The Bundesbank says that Germany is going through a "phase of weakness" and foresees a new stagnation of GDP

MADRID, 21 Ago.

The Bundesbank says that Germany is going through a "phase of weakness" and foresees a new stagnation of GDP


The German economy is going through a "phase of weakness", after activity stagnated between April and June, after contracting one tenth of a point in the first three months of the year, according to the Bundesbank, the German central bank, which warns of that the 'European locomotive' is likely to remain stalled in the third quarter.

"Economic production is expected to stagnate more or less in the third quarter," the institution states in its monthly bulletin for August, where it considers it probable that economic activity in Germany will remain practically unchanged again between the months of July and September of 2023.
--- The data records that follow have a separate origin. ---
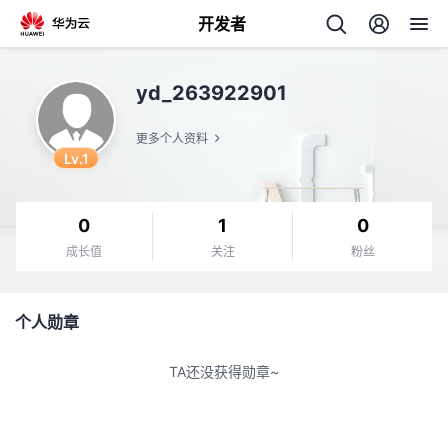
开发者
返
yd_263922901
回
更多个人资料
Lv.1
0
1
0
个
成长值
关注
粉丝
我
人
个人勋章
的
主
TA还没获得勋章~
开
页
发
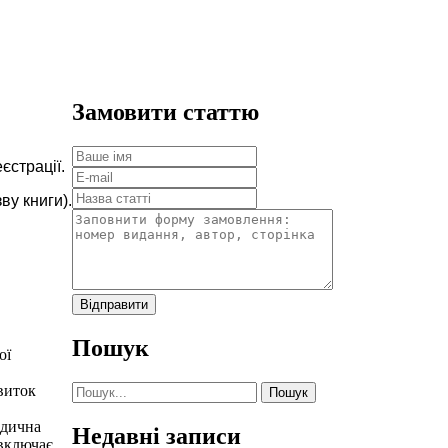
Замовити статтю
єстрації.
ву книги).
Відправити
Пошук
ої
Шукати:
звиток
едична
Недавні записи
 включає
In this sense, the German central bank points out that, although the strength of employment and the strong growth of wages, as well as the decrease in inflation, will drive the recovery of private consumption and, therefore, of the service sector, it seems that industrial production will remain weak, as foreign demand has been on a downward trend.

Also, despite the fact that some sub-sectors of the industry and construction continue to benefit from a large order book and the reduction of bottlenecks means that orders can be processed more quickly, the higher financing costs "will continue to weigh" on investment and slowing down demand in construction.

In this regard, it warns that the higher financing costs as a result of the rate hikes by the European Central Bank (ECB) depressed the demand for construction works and capital goods and slowed down credit, including the substantial drop in demand for mortgages by families, as well as slowing down the demand for credit from companies.

"The German economy is still experiencing a phase of weakness," summarizes the Bundesbank, warning that the evolution of the real economy could have been even weaker if it were not for the backlog of orders in parts of industry and construction, the decrease in supply bottlenecks and the strength of the labor market, which acted as a tailwind for the economy.

On this issue, the Bundesbank points out that, despite the current phase of cyclical weakness, the labor market is proving to be quite robust, although the strong rate of employment growth has slowed notably and unemployment has experienced a moderate upturn, easing slightly the tightness of the labor market.

In any case, the institution points out that the leading indicators suggest that employment will remain stable in the coming months, and that unemployment will continue to rise only slightly.

Thus, after considerable wage growth in the second quarter, Germany's central bank sees upward wage deals likely in the coming months.

Regarding inflation, although the general rate fell from 8.8% to 6.9% in the second quarter of 2023 as a consequence of the fact that energy prices had increased considerably the previous year and this base effect is now has dissipated, services prices rose significantly so that the core rate, which excludes the volatile energy and food components, held stubbornly firm at 5.6% in the second quarter, up from 5.5 % of the previous quarter.

Thus, the Bundesbank anticipates that inflation, as things currently stand, will likely continue to decline further in the coming months, mainly thanks to an increasingly negative contribution from energy prices.

On the contrary, he points out that wage growth is likely to remain strong, even heading into the new year, so the inflation rate is likely to stay above 2% for longer.